The book is believed to date back to the 9th century

Oct 3, 2013 20:26 GMT  ·  By

A Jewish prayer book that was discovered in Jerusalem and which is now part of a private collection could be the oldest of its kind.

Scholars who have had the chance to examine the book say that it measures 3 inches (10 centimeters) in width and that it is roughly 4 inches (11 centimeters) tall. It has some 50 pages, all of which are beige.

Scholars say that it is split into six different sections, each of which deals with another topic. Two of these topics are the End of Times and the Passover Seder.

Carbon tests and other investigations carried out thus far indicate that this book was made in the 9th century, probably around the year 840, Daily Mail reports.

If this is indeed the case, the book is at least four centuries older than the earliest Torah scrolls thus far documented by historians.

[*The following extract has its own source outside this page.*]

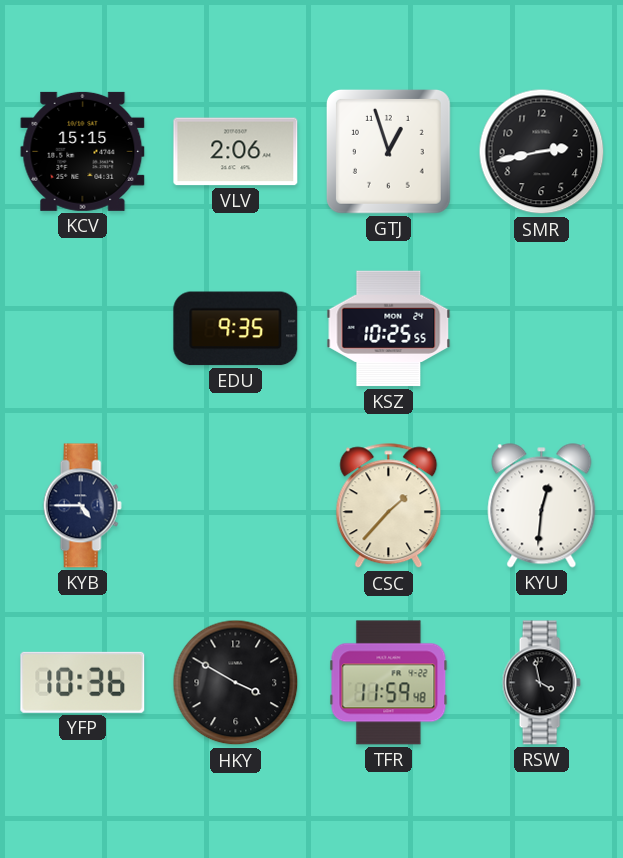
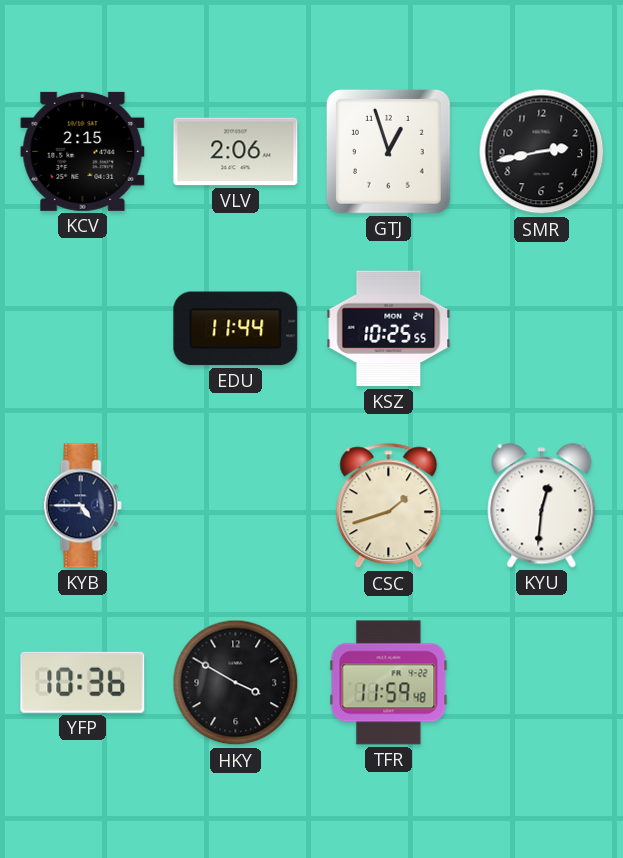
KCV: 15:15 -> 2:15
EDU: 9:35 -> 11:44
CSC: 1:37 -> 1:42
RSW: 3:58 -> none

Thus, these scrolls “only” date back to the 12th and the 13th century.

“The artifact may well be the earliest connection today’s practicing Jews have to the roots of their modern-day rabbinic liturgy,” the Green Collection, i.e. one of the world's largest collections of rare biblical texts and artifacts, explained in a press release.

“This find is historical evidence supporting the very fulcrum of Jewish religious life. This Hebrew prayer book helps fill the gap between the Dead Sea Scrolls and other discoveries of Jewish texts from the ninth and 10th centuries,” Dr. Jerry Pattengale of the Green Scholars Initiative also stated.

The specialists saying that the prayer book dates back to the 9th century base their claims on the fact that the texts included in it are written in Hebrew script so old that it incorporates Babylonian vowel pointing.

By the looks of it, the book will be put on display in a museum set to open in Washington in early spring 2017.